Karim Benzema est la démonstration que lorsqu'on gagne, les louanges et les fleurs tombent sans qu'on le réclame. Le Ballon d'or du consensus français, mais Benzema n'oubliera jamais la polémique et les querelles passées : les différentes affaires et le bashing général pour qu'il ne soit pas sélectionné. Lorsqu'il fallait l'insulter, ils étaient les premiers, car il est le prototype parfait pour. Aujourd'hui, il est le meilleur, ils l'applaudissent. Mérité vu son parcours, mais soyez-en sûrs : Benzema restera toujours sur ses gardes.

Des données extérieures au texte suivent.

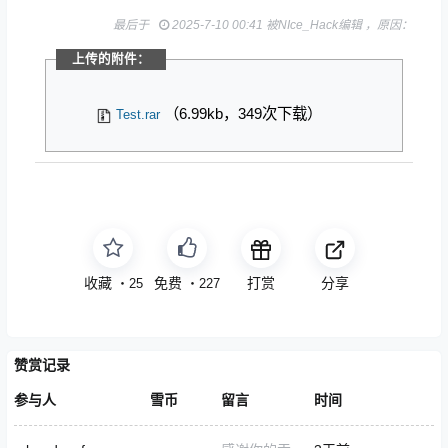
最后于
2025-7-10 00:41 被NIce_Hack编辑 ，原因：
上传的附件：
（6.99kb，349次下载）
Test.rar
收藏
免费
打赏
分享
・
25
・
227
赞赏记录
参与人
雪币
留言
时间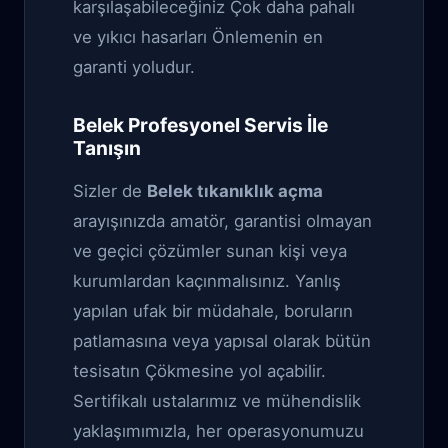
karşılaşabileceğiniz Çok daha pahalı
ve yıkıcı hasarları Önlemenin en
garanti yoludur.
Belek Profesyonel Servis İle
Tanışın
Sizler de
Belek tıkanıklık açma
arayışınızda amatör, garantisi olmayan
ve geçici çözümler sunan kişi veya
kurumlardan kaçınmalısınız. Yanlış
yapılan ufak bir müdahale, boruların
patlamasına veya yapısal olarak bütün
tesisatın Çökmesine yol açabilir.
Sertifikalı ustalarımız ve mühendislik
yaklaşımımızla, her operasyonumuzu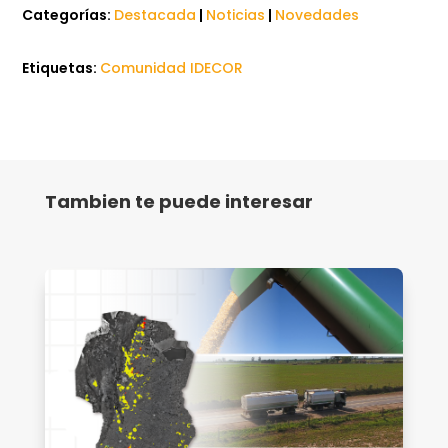
Categorías:
Destacada
|
Noticias
|
Novedades
Etiquetas:
Comunidad IDECOR
Tambien te puede interesar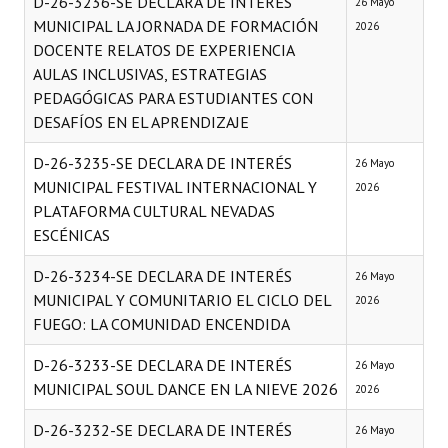
D-26-3236-SE DECLARA DE INTERÉS
26 Mayo
MUNICIPAL LA JORNADA DE FORMACIÓN
2026
DOCENTE RELATOS DE EXPERIENCIA
AULAS INCLUSIVAS, ESTRATEGIAS
PEDAGÓGICAS PARA ESTUDIANTES CON
DESAFÍOS EN EL APRENDIZAJE
D-26-3235-SE DECLARA DE INTERÉS
26 Mayo
MUNICIPAL FESTIVAL INTERNACIONAL Y
2026
PLATAFORMA CULTURAL NEVADAS
ESCÉNICAS
D-26-3234-SE DECLARA DE INTERÉS
26 Mayo
MUNICIPAL Y COMUNITARIO EL CICLO DEL
2026
FUEGO: LA COMUNIDAD ENCENDIDA
D-26-3233-SE DECLARA DE INTERÉS
26 Mayo
MUNICIPAL SOUL DANCE EN LA NIEVE 2026
2026
D-26-3232-SE DECLARA DE INTERÉS
26 Mayo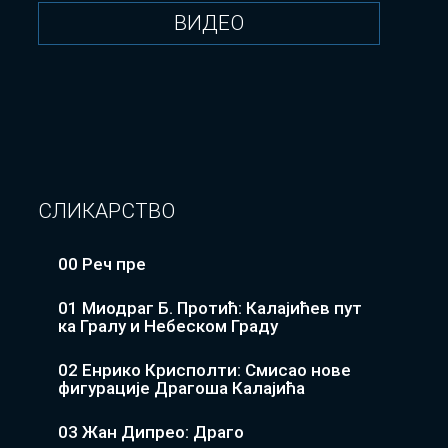
ВИДЕО
СЛИКАРСТВО
00 Реч пре
01 Миодраг Б. Протић: Калајићев пут
ка Гралу и Небеском Граду
02 Енрико Крисполти: Смисао нове
фигурације Драгоша Калајића
03 Жан Дипрео: Драго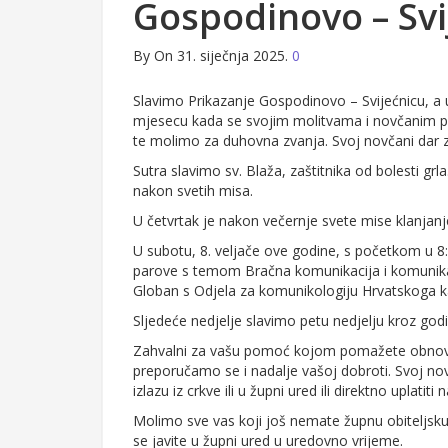
Gospodinovo – Svi
By
On 31. siječnja 2025.
0
Slavimo Prikazanje Gospodinovo – Svijećnicu, a u
mjesecu kada se svojim molitvama i novčanim p
te molimo za duhovna zvanja. Svoj novčani dar za
Sutra slavimo sv. Blaža, zaštitnika od bolesti grla
nakon svetih misa.
U četvrtak je nakon večernje svete mise klanjanj
U subotu, 8. veljače ove godine, s početkom u 8
parove s temom Bračna komunikacija i komunikacij
Globan s Odjela za komunikologiju Hrvatskoga ka
Sljedeće nedjelje slavimo petu nedjelju kroz godi
Zahvalni za vašu pomoć kojom pomažete obnovu 
preporučamo se i nadalje vašoj dobroti. Svoj no
izlazu iz crkve ili u župni ured ili direktno uplatiti 
Molimo sve vas koji još nemate župnu obiteljsku 
se javite u župni ured u uredovno vrijeme.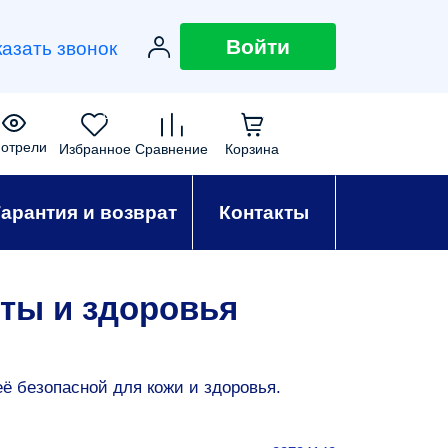
Войти
казать звонок
0
0
0
0
отрели
Избранное
Сравнение
Корзина
Гарантия и возврат
Контакты
оты и здоровья
ё безопасной для кожи и здоровья.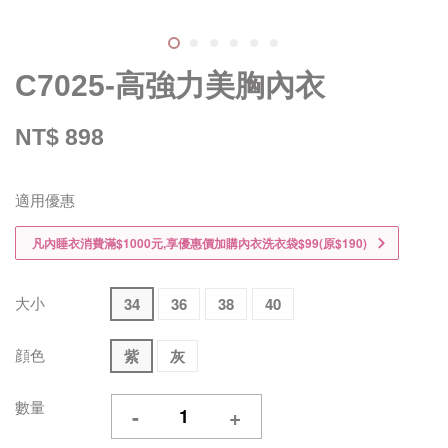
C7025-高強力美胸內衣
NT$ 898
適用優惠
凡內睡衣消費滿$1000元,享優惠價加購內衣洗衣袋$99(原$190)
大小
34
36
38
40
顔色
紫
灰
數量
-
+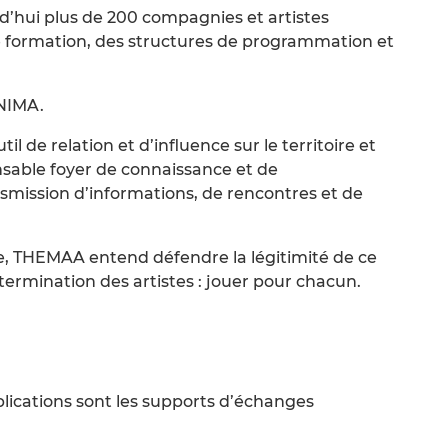
’hui plus de 200 compagnies et artistes
de formation, des structures de programmation et
UNIMA.
l de relation et d’influence sur le territoire et
ensable foyer de connaissance et de
smission d’informations, de rencontres et de
le, THEMAA entend défendre la légitimité de ce
ermination des artistes : jouer pour chacun.
blications sont les supports d’échanges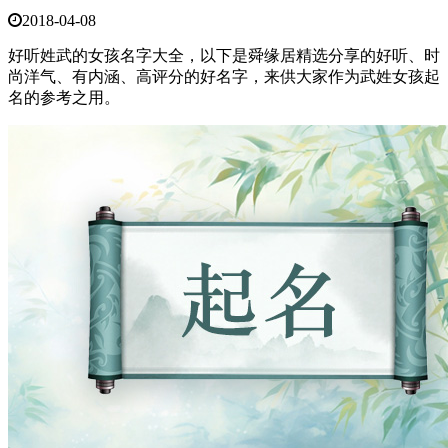
2018-04-08
好听姓武的女孩名字大全，以下是舜缘居精选分享的好听、时
尚洋气、有内涵、高评分的好名字，来供大家作为武姓女孩起
名的参考之用。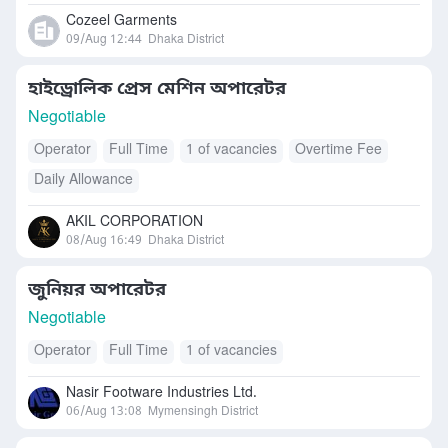
Cozeel Garments
09/Aug 12:44
Dhaka District
হাইড্রোলিক প্রেস মেশিন অপারেটর
Negotiable
Operator
Full Time
1 of vacancies
Overtime Fee
Daily Allowance
AKIL CORPORATION
08/Aug 16:49
Dhaka District
জুনিয়র অপারেটর
Negotiable
Operator
Full Time
1 of vacancies
Nasir Footware Industries Ltd.
06/Aug 13:08
Mymensingh District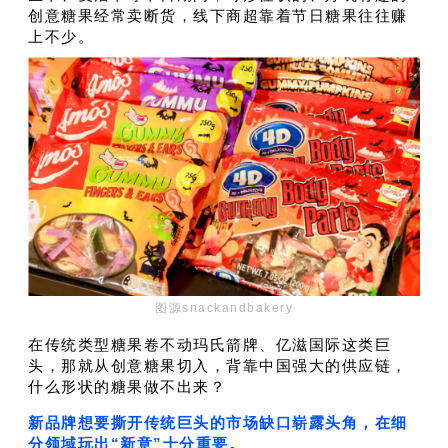
创意糖果经常卖断货，线下商超靠着节日糖果往往赚
上不少。
图源snackandbakery
在传统类型糖果卷不动
玛氏箭牌、亿滋国际这类巨
头，那就从创意糖果切入，背靠中国强大的供应链，
什么形状的糖果做不出来？
新品牌想要撕开传统巨头的市场缺口崭露头角，在细
分领域玩出“新意”十分重要。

C'est pour cette raison que Karim Benzema est le Ballon d'or de l'exemplarité. Face aux critiques reçues tout au long de sa carrière, l'attaquant du Real Madrid est resté focalisé sur son métier. Son club et celui qui l'a formé, l'OL, ont toujours été là pour le soutenir et le faire grandir. À 34 ans, le Français reçoit la récompense qu'il rêvait tant. Une carrière parfaite gratifiée à son summum en termes de maturité.